-- Dataset extract --
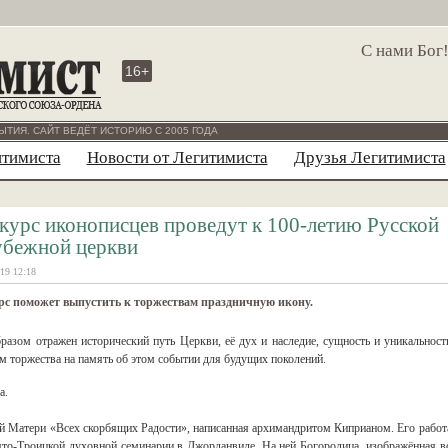
С нами Бог
16+
ЫТИЯ. САЙТ ВЕДЁТ ИСТОРИЮ С 2005 ГОДА
итимиста
Новости от Легитимиста
Друзья Легитимиста
курс иконописцев проведут к 100-летию Русской
убежной церкви
19 12:18
рс поможет выпустить к торжествам праздничную икону.
разом отражен исторический путь Церкви, её дух и наследие, сущность и уникальност
ям торжества на память об этом событии для будущих поколений.
а.
ей Матери «Всех скорбящих Радости», написанная архимандритом Киприаном. Его работ
ято-Троицкой духовной семинарии в Джорданвиле. На ней Богородица, изображённая в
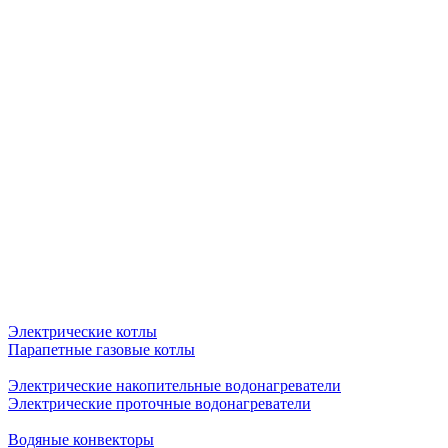
Электрические котлы
Парапетные газовые котлы
Электрические накопительные водонагреватели
Электрические проточные водонагреватели
Водяные конвекторы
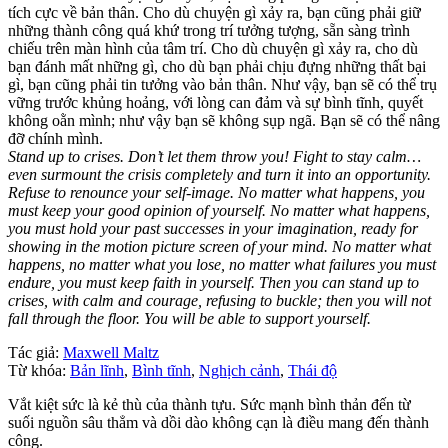
tích cực về bản thân. Cho dù chuyện gì xảy ra, bạn cũng phải giữ
những thành công quá khứ trong trí tưởng tượng, sẵn sàng trình
chiếu trên màn hình của tâm trí. Cho dù chuyện gì xảy ra, cho dù
bạn đánh mất những gì, cho dù bạn phải chịu đựng những thất bại
gì, bạn cũng phải tin tưởng vào bản thân. Như vậy, bạn sẽ có thể trụ
vững trước khủng hoảng, với lòng can đảm và sự bình tĩnh, quyết
không oằn mình; như vậy bạn sẽ không sụp ngã. Bạn sẽ có thể nâng
đỡ chính mình.
Stand up to crises. Don’t let them throw you! Fight to stay calm…
even surmount the crisis completely and turn it into an opportunity.
Refuse to renounce your self-image. No matter what happens, you
must keep your good opinion of yourself. No matter what happens,
you must hold your past successes in your imagination, ready for
showing in the motion picture screen of your mind. No matter what
happens, no matter what you lose, no matter what failures you must
endure, you must keep faith in yourself. Then you can stand up to
crises, with calm and courage, refusing to buckle; then you will not
fall through the floor. You will be able to support yourself.
Tác giả:
Maxwell Maltz
Từ khóa:
Bản lĩnh
,
Bình tĩnh
,
Nghịch cảnh
,
Thái độ
Vắt kiệt sức là kẻ thù của thành tựu. Sức mạnh bình thản đến từ
suối nguồn sâu thẳm và dồi dào không cạn là điều mang đến thành
công.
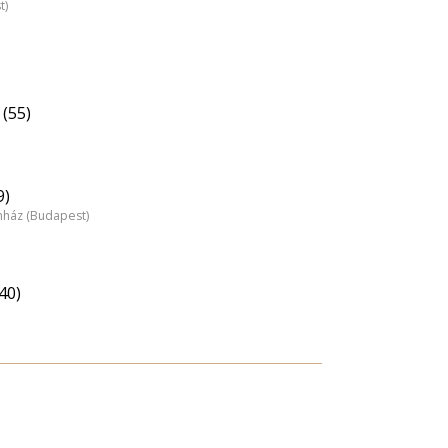
t)
(55)
9)
nház (Budapest)
40)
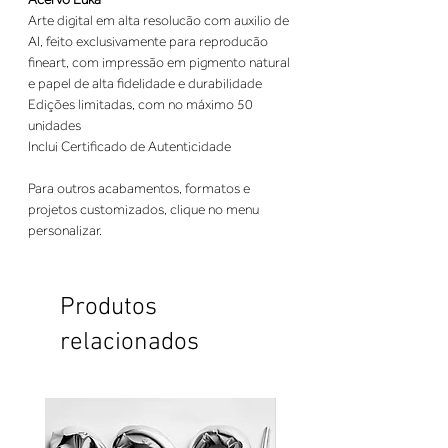
Arte digital em alta resolucão com auxilio de
AI, feito exclusivamente para reproducão
fineart, com impressão em pigmento natural
e papel de alta fidelidade e durabilidade
Edições limitadas, com no máximo 50
unidades
Inclui Certificado de Autenticidade
Para outros acabamentos, formatos e
projetos customizados, clique no menu
personalizar.
Produtos
relacionados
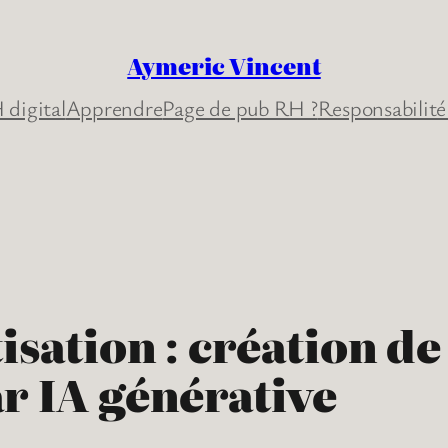
Aymeric Vincent
 digital
Apprendre
Page de pub RH ?
Responsabilité
isation : création d
r IA générative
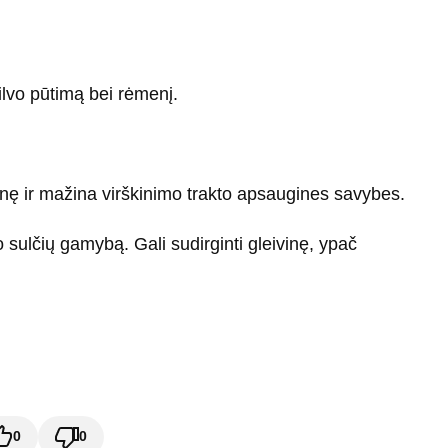
ilvo pūtimą bei rėmenį.
inę ir mažina virškinimo trakto apsaugines savybes.
 sulčių gamybą. Gali sudirginti gleivinę, ypač
0
0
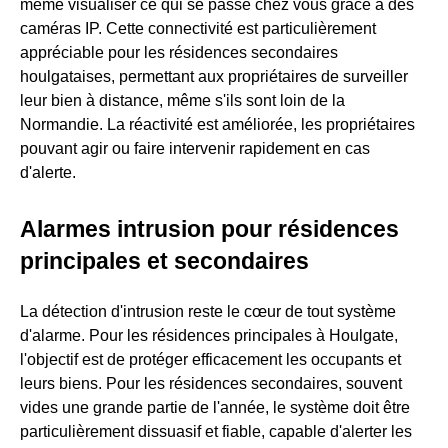
même visualiser ce qui se passe chez vous grâce à des
caméras IP. Cette connectivité est particulièrement
appréciable pour les résidences secondaires
houlgataises, permettant aux propriétaires de surveiller
leur bien à distance, même s'ils sont loin de la
Normandie. La réactivité est améliorée, les propriétaires
pouvant agir ou faire intervenir rapidement en cas
d'alerte.
Alarmes intrusion pour résidences
principales et secondaires
La détection d'intrusion reste le cœur de tout système
d'alarme. Pour les résidences principales à Houlgate,
l'objectif est de protéger efficacement les occupants et
leurs biens. Pour les résidences secondaires, souvent
vides une grande partie de l'année, le système doit être
particulièrement dissuasif et fiable, capable d'alerter les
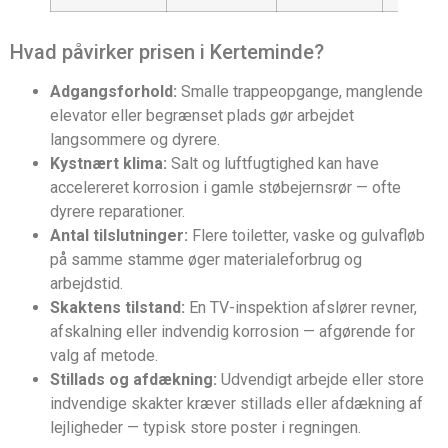
Hvad påvirker prisen i Kerteminde?
Adgangsforhold:
Smalle trappeopgange, manglende
elevator eller begrænset plads gør arbejdet
langsommere og dyrere.
Kystnært klima:
Salt og luftfugtighed kan have
accelereret korrosion i gamle støbejernsrør — ofte
dyrere reparationer.
Antal tilslutninger:
Flere toiletter, vaske og gulvafløb
på samme stamme øger materialeforbrug og
arbejdstid.
Skaktens tilstand:
En TV-inspektion afslører revner,
afskalning eller indvendig korrosion — afgørende for
valg af metode.
Stillads og afdækning:
Udvendigt arbejde eller store
indvendige skakter kræver stillads eller afdækning af
lejligheder — typisk store poster i regningen.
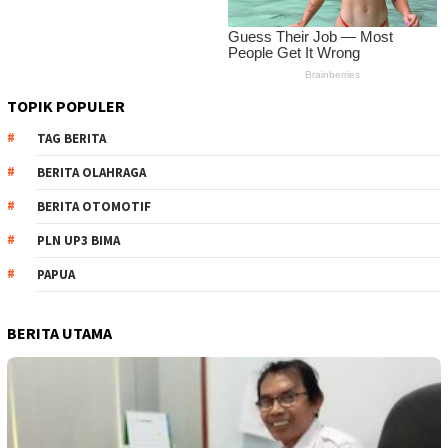
TOPIK POPULER
TAG BERITA
BERITA OLAHRAGA
BERITA OTOMOTIF
PLN UP3 BIMA
PAPUA
BERITA UTAMA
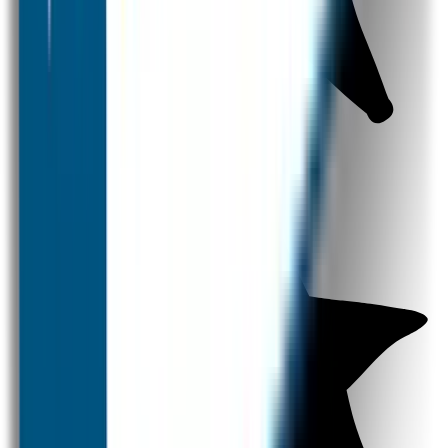
Strijklabels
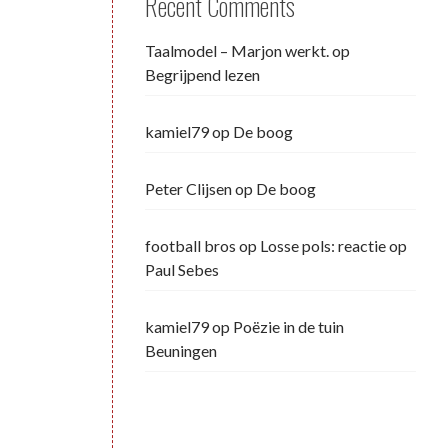
Recent Comments
Taalmodel – Marjon werkt.
op
Begrijpend lezen
kamiel79
op
De boog
Peter Clijsen
op
De boog
football bros
op
Losse pols: reactie op
Paul Sebes
kamiel79
op
Poëzie in de tuin
Beuningen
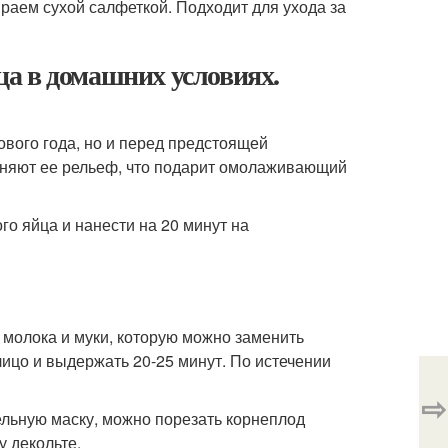
раем сухой салфеткой. Подходит для ухода за
а в домашних условиях.
ового года, но и перед предстоящей
вняют ее рельеф, что подарит омолаживающий
о яйца и нанести на 20 минут на
 молока и муки, которую можно заменить
ицо и выдержать 20-25 минут. По истечении
⇨
ельную маску, можно порезать корнеплод
у декольте.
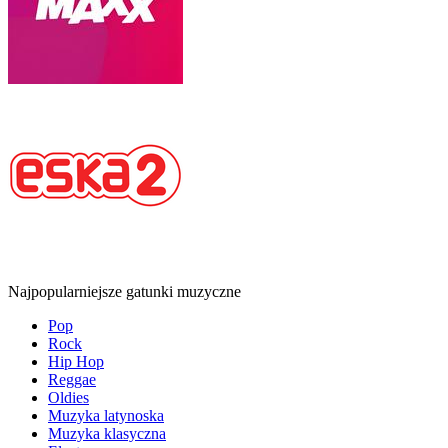
Najpopularniejsze gatunki muzyczne
Pop
Rock
Hip Hop
Reggae
Oldies
Muzyka latynoska
Muzyka klasyczna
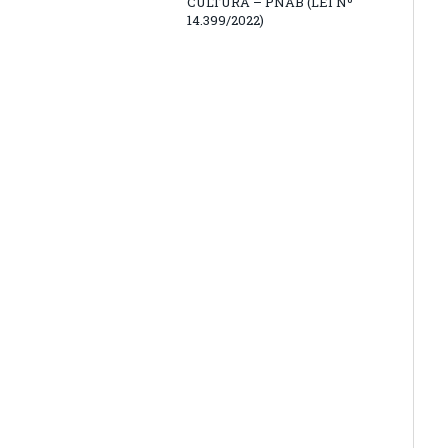
CULTURA – PNAB (LEI Nº
14.399/2022)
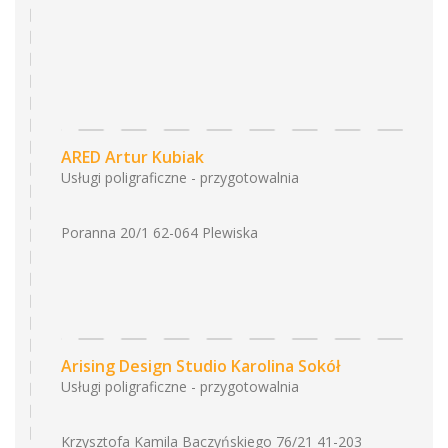
ARED Artur Kubiak
Usługi poligraficzne - przygotowalnia
Poranna 20/1 62-064 Plewiska
Arising Design Studio Karolina Sokół
Usługi poligraficzne - przygotowalnia
Krzysztofa Kamila Baczyńskiego 76/21 41-203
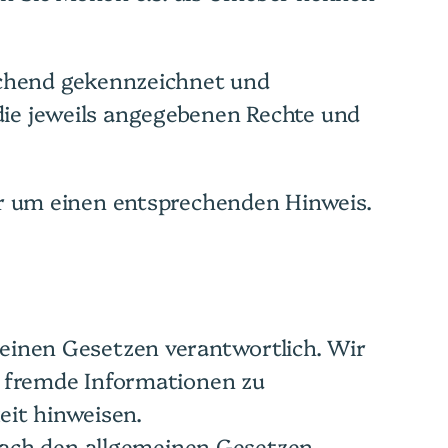
rechend gekennzeichnet und
die jeweils angegebenen Rechte und
wir um einen entsprechenden Hinweis.
meinen Gesetzen verantwortlich. Wir
te fremde Informationen zu
eit hinweisen.
nach den allgemeinen Gesetzen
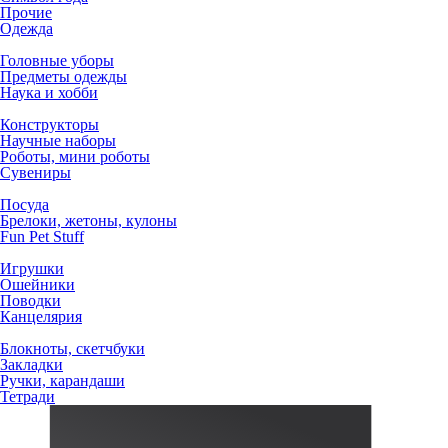
Прочие
Одежда
Головные уборы
Предметы одежды
Наука и хобби
Конструкторы
Научные наборы
Роботы, мини роботы
Сувениры
Посуда
Брелоки, жетоны, кулоны
Fun Pet Stuff
Игрушки
Ошейники
Поводки
Канцелярия
Блокноты, скетчбуки
Закладки
Ручки, карандаши
Тетради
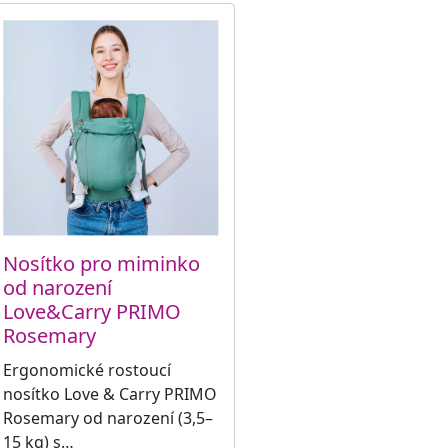
Nosítko pro miminko
od narození
Love&Carry PRIMO
Rosemary
Ergonomické rostoucí
nosítko Love & Carry PRIMO
Rosemary od narození (3,5–
15 kg) s…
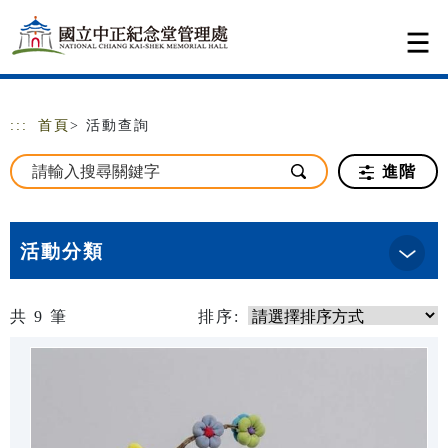
跳到主要內容
網站導覽
:::
首頁
> 活動查詢
進階
活動分類
共
9
筆
排序:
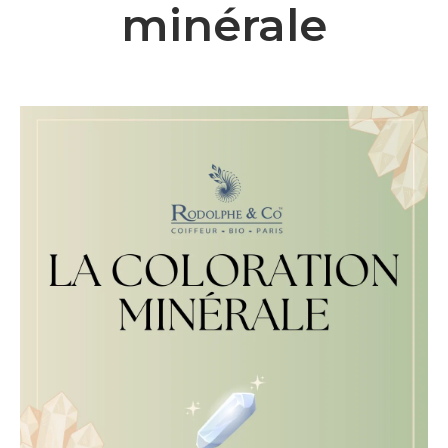
minérale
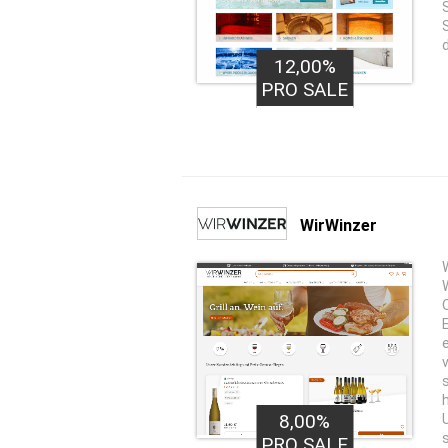
12,00%
PRO SALE
WirWinzer
8,00%
PRO SALE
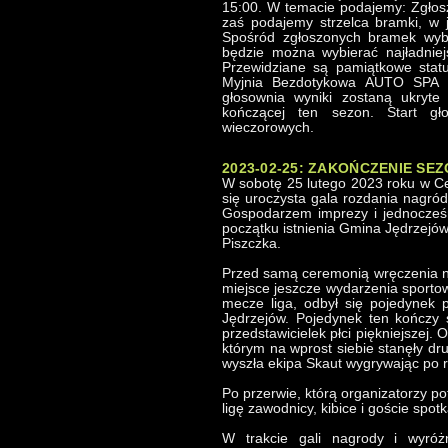
15:00. W temacie podajemy: Zgłosz
zaś podajemy strzelca bramki, w 
Spośród zgłoszonych bramek wybr
będzie można wybierać najładnie
Przewidziane są pamiątkowe statu
Myjnia Bezdotykowa AUTO SPA Pr
głosownia wyniki zostaną ukryte
kończącej ten sezon. Start gł
wieczorowych.
2023-02-25: ZAKOŃCZENIE SEZ
W sobotę 25 lutego 2023 roku w Ce
się uroczysta gala rozdania nagród 
Gospodarzem imprezy i jednocześ
początku istnienia Gmina Jędrzejó
Piszczka.
Przed samą ceremonią wręczenia na
miejsce jeszcze wydarzenia sportow
mecze liga, odbył się pojedynek
Jędrzejów. Pojedynek ten kończy
przedstawicielek płci piękniejszej. 
którym na wprost siebie stanęły dr
wyszła ekipa Skaut wygrywając po 
Po przerwie, którą organizatorzy po
ligę zawodnicy, kibice i goście spot
W trakcie gali nagrody i wyróż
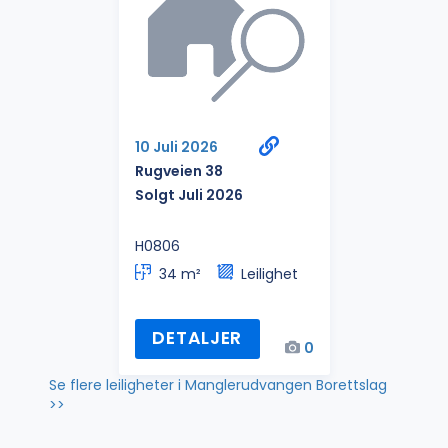
10 Juli 2026
Rugveien 38
Solgt Juli 2026
H0806
34 m²
Leilighet
DETALJER
0
Se flere leiligheter i Manglerudvangen Borettslag
>>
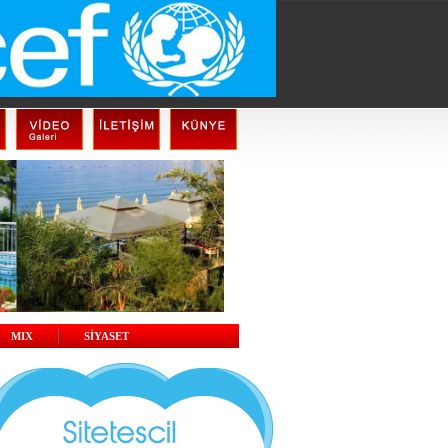
MIX
SİYASET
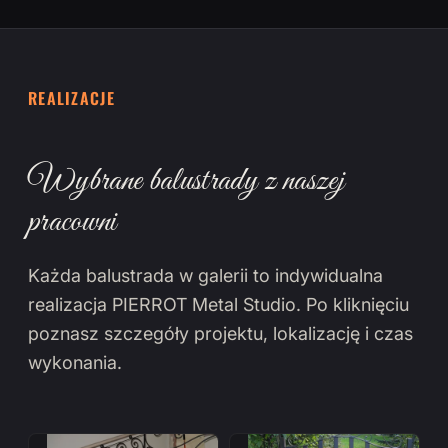
REALIZACJE
Wybrane balustrady z naszej
pracowni
Każda balustrada w galerii to indywidualna
realizacja PIERROT Metal Studio. Po kliknięciu
poznasz szczegóły projektu, lokalizację i czas
wykonania.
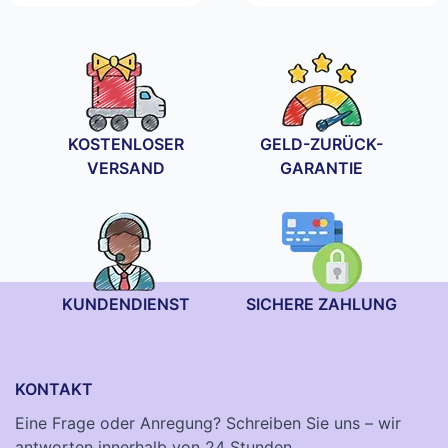
15,90 €
bis
23,90 €
KOSTENLOSER
GELD-ZURÜCK-
VERSAND
GARANTIE
KUNDENDIENST
SICHERE ZAHLUNG
KONTAKT
Eine Frage oder Anregung? Schreiben Sie uns – wir
antworten innerhalb von 24 Stunden.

-- The problem --
Would you show all lines of the material above that contain the word "eller"?

-- Task solution --
elevator eller begrænset plads gør arbejdet
afskalning eller indvendig korrosion — afgørende for
Udvendigt arbejde eller store
indvendige skakter kræver stillads eller afdækning af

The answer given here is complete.